J'ajoute que ce conservatisme des structures sociales entretient l'extrémisme des idéologies. On préfère trop souvent se battre pour des mots, même s'ils recouvrent des échecs dramatiques, plutôt que pour des réalités. C'est pourquoi nous ne parvenons pas à accomplir des réformes autre­ment qu'en faisant semblant de faire des révolutions. (Applaudissements sur les bancs de l'union des démocrates pour la République, du groupe des républicains indépendants et sur de nombreux bancs du groupe Progrès et démocratie moderne.) La société française n'est pas encore parvenue à évoluer autrement que par crises majeures.

Enfin, comme Tocqueville l'a montré, et ceci reste toujours vrai, il existe un rapport profond entre l'omnipotence de l'État et la faiblesse de la vie collective dans notre pays. (Applaudissements sur /es mêmes bancs.)

Les groupes sociaux et les groupes professionnels sont, par rapport à l'étranger, peu organisés et insuffisamment représentés. Ceci ne vise aucune organisation en particulier mais les concerne toutes, qu'il s'agisse des salariés, des agriculteurs, travailleurs indépendants, des employeurs : le pourcentage des travailleurs syndiqués est particulièrement faible. Tout récemment encore, le malentendu sur l'assurance-maladie des non-salariés n'a été rendu possible que par l'insuffisance d'autorité des organisations professionnelles. (Applaudissements sur les mêmes bancs.)

La conséquence de cet état de choses est que chaque catégorie sociale ou professionnelle, ou plutôt ses représentants, faute de se sentir assez assurés pour pouvoir négocier directement de façon responsable, se réfugient dans la revendication vis-à-vis de l'État, en la compliquant souvent d'une surenchère plus ou moins voilée. A un dialogue social véritable, se substitue ainsi trop souvent un appel à la providence de l'État, qui ne fait que renforcer encore son emprise sur la vie collective, tout en faisant peser un poids trop lourd sur l'économie tout entière.

Ce tableau a été volontairement brossé en couleurs sombres. Je le crois nécessaire, comme je crois aussi que les Français sont aujourd'hui en état de le considérer et d'en tirer les leçons. C'est aussi parce que j'ai la conviction que nous entrons dans une époque nouvelle, où de grands changements sont possibles, et qu'en accord avec le Président de la République, avec le Gouvernement tout entier et, je l'espère, avec votre appui et votre soutien, j'ai la volonté d'entreprendre ces grands changements.

On me dira qu'il ne faut pas sous-estimer l'importance des forces de résistance au changement.

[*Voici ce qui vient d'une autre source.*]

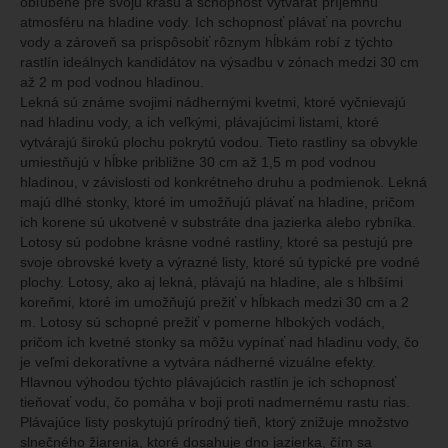
obľúbené pre svoju krásu a schopnosť vytvárať príjemnú
atmosféru na hladine vody. Ich schopnosť plávať na povrchu
vody a zároveň sa prispôsobiť rôznym hĺbkám robí z týchto
rastlín ideálnych kandidátov na výsadbu v zónach medzi 30 cm
až 2 m pod vodnou hladinou.
Lekná sú známe svojimi nádhernými kvetmi, ktoré vyčnievajú
nad hladinu vody, a ich veľkými, plávajúcimi listami, ktoré
vytvárajú širokú plochu pokrytú vodou. Tieto rastliny sa obvykle
umiestňujú v hĺbke približne 30 cm až 1,5 m pod vodnou
hladinou, v závislosti od konkrétneho druhu a podmienok. Lekná
majú dlhé stonky, ktoré im umožňujú plávať na hladine, pričom
ich korene sú ukotvené v substráte dna jazierka alebo rybníka.
Lotosy sú podobne krásne vodné rastliny, ktoré sa pestujú pre
svoje obrovské kvety a výrazné listy, ktoré sú typické pre vodné
plochy. Lotosy, ako aj lekná, plávajú na hladine, ale s hlbšími
koreňmi, ktoré im umožňujú prežiť v hĺbkach medzi 30 cm a 2
m. Lotosy sú schopné prežiť v pomerne hlbokých vodách,
pričom ich kvetné stonky sa môžu vypínať nad hladinu vody, čo
je veľmi dekoratívne a vytvára nádherné vizuálne efekty.
Hlavnou výhodou týchto plávajúcich rastlín je ich schopnosť
tieňovať vodu, čo pomáha v boji proti nadmernému rastu rias.
Plávajúce listy poskytujú prírodný tieň, ktorý znižuje množstvo
slnečného žiarenia, ktoré dosahuje dno jazierka, čím sa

Je le sais bien. Il y a un conservateur en chacun de nous, et ceci est vrai dans chacune des tendances de l'opinion, y compris celles qui se réclament de la révolution. (Applaudissements sur les bancs de l'union des démocrates pour la République, du groupe des républicains indépendants et sur plusieurs bancs du groupe Progrès et démocratie moderne.) Je le sais d'autant mieux que je le comprends.

Depuis vingt ans, la France, après avoir longtemps retardé les échéances et les mutations, s'est trouvée obligée de les affronter toutes à la fois : explosion démographique, bouleversement technologique, décolonisation, urbanisation, et maintenant compétition internationale pleine et entière.

Comment chacun de nous n'aurait-il pas, sur tel ou tel point, un réflexe de conservation ? Réflexe d'autant plus justifié que nous avons, en effet, bien des choses excellentes à conserver. Car nous sommes un vieux peuple, et nous avons beaucoup accumulé.

Et pourtant, je suis certain que nous devons aujourd'hui nous engager à fond dans la voie du changement.

II y a à cela deux raisons principales :

La première est que, si nous ne le faisons pas, nous nous exposerions à un avenir qui ne serait guère souriant.

D'une part, nous risquerions de « décrocher » durablement par rapport aux grands pays voisins qui, par suite de circonstances diverses, ont commencé plus tôt que nous la révolution du développement économique et qui sont bien décidés à la poursuivre. Et il n'y a pas loin du retard économique à la subordination politique.

D'autre part, notre existence en tant que nation serait elle-même menacée. Nous sommes, en effet, une société fragile, encore déchirée par de vieilles divisions et, faute de pouvoir maintenir notre équilibre dans la routine et la stagnation, nous devons le trouver dans l'innovation et le développement.

La seconde raison, la raison positive, c'est que la conquête d'un avenir meilleur pour tous justifie à elle seule tous les efforts, tous les changements.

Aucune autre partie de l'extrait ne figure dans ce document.